Publication number: CN116071817A
Application number: CN202211306446.8A
Authority: CN
Inventors: 刘新华; 贺之彬; 郝敬宾; 华德正; 祁鹏; 刘晓帆; 周皓; 王晴晴; 格热戈尔茨·罗尔奇克
Original assignee: China University of Mining and Technology CUMT
Current assignee: China University of Mining and Technology CUMT
Priority date: 2022-10-25
Filing date: 2022-10-25
Publication date: 2023-05-05

Abstract

The invention discloses a network architecture and a training method of a gesture recognition system for an automobile cabin, comprising the steps of training data preparation, collecting real-time video output by an RGB (red, green and blue) camera and a thermal imaging camera, extracting key characteristic information in the video, and executing related operations by an operation execution system according to gesture information in an SQL Server database; the data processing system executes corresponding feedback according to the CoAttention identification result; the gesture action of the driver is recognized through the corresponding gesture recognition device, and the gesture instruction is generated, so that the corresponding intelligent vehicle-mounted equipment executes corresponding operation according to the corresponding gesture instruction, safe driving is realized, potential safety hazards are avoided, the operation of the driver on the intelligent vehicle-mounted equipment is reduced, the driver does not need to transfer the line of sight to manually operate specific keys on the intelligent screen during the running of the automobile, the intelligent vehicle-mounted equipment can be controlled to perform corresponding operation, and the safety performance in the driving process is improved.

Description

Network architecture and training method of gesture recognition system for automobile cabin

Technical Field

The invention relates to a gesture recognition system for an automobile cabin, in particular to a network architecture and a training method of the gesture recognition system for the automobile cabin, and belongs to the technical field of intelligent vehicle-mounted equipment.

Background

With the continuous development of automatic driving technology and the continuous improvement of the living standard of people, the purchase of automatic driving/assisted driving automobiles taking new energy as a riding instead of walking tool is increasingly popular, so that great convenience is brought to the travel of people, the living quality of people is greatly improved, and a brand new driving experience is brought to people.

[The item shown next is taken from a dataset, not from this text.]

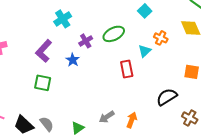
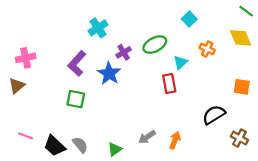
cyan triangle: (145, 51) -> (180, 62), moved
blue star: (73, 60) -> (109, 73), size x1.5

However, most of the existing automobiles still have certain drawbacks and disadvantages in the on-board configuration: in the driving process, a driver is difficult to avoid to operate an operation key on a central console of the automobile to start a vehicle-mounted voice system to answer/dial a call, operate a vehicle-mounted multimedia system to play music, start a navigator system to conduct real-time line navigation and the like, and the operations are easy to scatter the attention of the driver, so that potential safety hazards are caused, and more safety problems can be caused.

Therefore, the vehicle-mounted intelligent control system is a technical problem which is particularly concerned by the industry and vehicle owners.

Disclosure of Invention

The invention aims to solve at least one technical problem by providing a network architecture and a training method of a gesture recognition system for an automobile cabin, wherein a gesture recognition device which stores preset gestures and is in signal connection with corresponding intelligent vehicle-mounted equipment is arranged at a preset position of an automobile driver seat or a position adjacent to the automobile driver seat, gesture actions of a driver are recognized through the corresponding gesture recognition device, gesture instructions are generated, so that the corresponding intelligent vehicle-mounted equipment can execute corresponding operations according to the corresponding gesture instructions, safe driving is realized, potential safety hazards are avoided, and operations of the driver on the intelligent vehicle-mounted equipment are reduced.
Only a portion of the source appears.